The River Thames flows past less than a hundred meters away as Prime Minister Theresa May’s face pops up on the lobby's multiple television screens. She is just down the road in the palace of Westminster, announcing the expulsion of more than 20 Russian diplomats from the UK in the wake of the poisoning of a Russian double agent in Salisbury.
The Millbank Tower is an office block in central London that has seen some real history. In 1997, two floors served as the campaign headquarters for Tony Blair’s landslide electoral victory. It would later house the Conservative Party’s Campaign Headquarters.
With the 16th floor now home to RT- a Kremlin backed broadcaster, The Millbank Tower is the focus of yet another of history’s scandals.
Since the poisoning of a Russian double agent more than a week ago in Salisbury, attention has mounted on RT, a broadcaster formerly known as Russia Today.
Since the Salisbury poisoning, widespread concerns over the network have been voiced in the House of Commons, and a number of MPs have drawn criticism for appearing on, and accepting payment from the channel. To its critics, RT is a purveyor of Russian state propaganda, but its defenders stress that any attempt to shut it down would amount to an assault on free speech.
Mrs May said that the broadcaster’s status was a matter for the independent regulator Ofcom.
Ofcom was quick to announce this week that it had written to RT to say it was conducting a review of the station’s broadcasting licence. “This letter explained that, should the UK investigating authorities determine that there was an unlawful use of force by the Russian State against the UK, we would consider this relevant to our ongoing duty to be satisfied that RT is fit and proper.” It added, the regulator would “carry out our independent fit and proper assessment on an expedited basis”.
Charlie Beckett, a professor at LSE warned against a ban, but stressed that regulation through Ofcom was a different matter. “It would be an appalling precedent for our government to take action against a news media organisation that has not broken any laws - regulation is a different matter, but it is up to Ofcom to decide on that. The last thing we want to do is give succour to states that restrict media freedom.
“The last thing we want is for our government or any other to take punitive actions against media organisations because of the actions of their governments or citizens. RT is the Russian state broadcaster with clear links to the Kremlin. It often fails to match the standards we would expect of the BBC, for example”, he told The National.

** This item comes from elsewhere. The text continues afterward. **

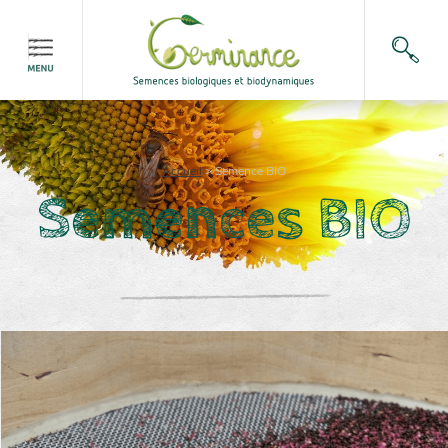
Accueil
>
Semence BIO
Semences BIO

In a debate on the poisoning on Monday, Labour MP Chris Bryant asked the House of Commons “Can we just stop Russia Today just broadcasting its propaganda in this country?"

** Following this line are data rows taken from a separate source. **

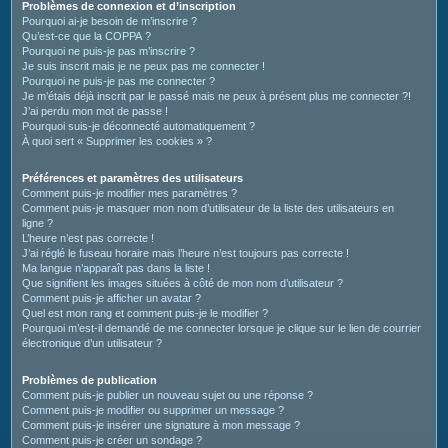
c
Problèmes de connexion et d’inscription
Pourquoi ai-je besoin de m’inscrire ?
h
Qu’est-ce que la COPPA ?
e
Pourquoi ne puis-je pas m’inscrire ?
Je suis inscrit mais je ne peux pas me connecter !
r
Pourquoi ne puis-je pas me connecter ?
Je m’étais déjà inscrit par le passé mais ne peux à présent plus me connecter ?!
J’ai perdu mon mot de passe !
Pourquoi suis-je déconnecté automatiquement ?
À quoi sert « Supprimer les cookies » ?
Préférences et paramètres des utilisateurs
Comment puis-je modifier mes paramètres ?
Comment puis-je masquer mon nom d’utilisateur de la liste des utilisateurs en
ligne ?
L’heure n’est pas correcte !
J’ai réglé le fuseau horaire mais l’heure n’est toujours pas correcte !
Ma langue n’apparaît pas dans la liste !
Que signifient les images situées à côté de mon nom d’utilisateur ?
Comment puis-je afficher un avatar ?
Quel est mon rang et comment puis-je le modifier ?
Pourquoi m’est-il demandé de me connecter lorsque je clique sur le lien de courrier
électronique d’un utilisateur ?
Problèmes de publication
Comment puis-je publier un nouveau sujet ou une réponse ?
Comment puis-je modifier ou supprimer un message ?
Comment puis-je insérer une signature à mon message ?
Comment puis-je créer un sondage ?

Labour’s shadow Chancellor, John McDonnell, who himself as made multiple appearances on the channel, questioned its coverage of the Salisbury poisoning. “I’ve been looking overnight at some of what’s happening in terms of changes in coverage on Russian television, in particular, and I think we have to step back now,”
“We tried to be fair with them and as long as they abide by journalistic standards that are objective that’s fine, but it looks as if they have gone beyond that line”, he added.
But a spokesperson for the channel claimed it was being used “a sacrificial political pawn”, and that Russian officials would see a difference in regulation, and an outright ban, is unlikely.
Sarah Hurst, founder of the X Soviet blog, and a former BBC journalist warned that shutting down RT could be self-defeating. “[A ban] would likely involve retaliation against the BBC [in Russia]. There are pros and cons to it as the BBC is more significant than RT. Russians would like to have access to objective news that they don't get on their TV. Could we really stop RT on the internet?” Though she conceded “in the end, we have to expect retaliation no matter what we do”.
For now, RT is still broadcasting, but its status seems more precarious now than ever. Evident in Foreign Ministry Spokesperson, Maria Zakharova's response to the Ofcom review. “I can tell you right now that not a single British media outlet will be working in our country if they shut RT down.”